ABSTRACT
A critical step in the analysis of WGS data is variant calling. Despite its importance, variant calling is prone to errors. Our study investigated the association between incorrect SNP and variant quality metrics and nucleotide context. In our study, incorrect SNPs were defined in twenty Holstein-Friesian cows by comparing their SNPs genotypes identified by whole genome sequencing with the IlluminaNovaSeq6000 and the EuroGMD50K genotyping microarray. The data set was divided into the correct set of SNPs (666,333 SNPs) and the incorrect set of SNPs (4,557 SNPs). The training data set consisted of only the correct SNPs, while the test data set contained a balanced mix of all the incorrectly and correctly called SNPs. An autoencoder was constructed to identify systematically incorrect SNPs that were marked as outliers by a one-class support vector machine and isolation forest algorithms.
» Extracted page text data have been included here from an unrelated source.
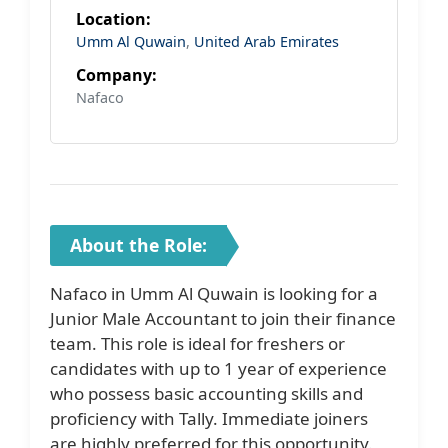
Location:
Umm Al Quwain
,
United Arab Emirates
Company:
Nafaco
About the Role:
Nafaco in Umm Al Quwain is looking for a
Junior Male Accountant to join their finance
team. This role is ideal for freshers or
candidates with up to 1 year of experience
who possess basic accounting skills and
proficiency with Tally. Immediate joiners
are highly preferred for this opportunity.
The results showed that 59.53% (±0.39%) of the incorrect SNPs had systematic patterns, with the remainder being random errors. The frequent occurrence of the CGC trimer was due to mislabeling a call for C. Incorrect T instead A call was associated with the presence of T in the neighboring downstream position. These errors may arise due to the fluorescence patterns of nucleotide labelling.
Competing Interest Statement
The authors have declared no competing interest.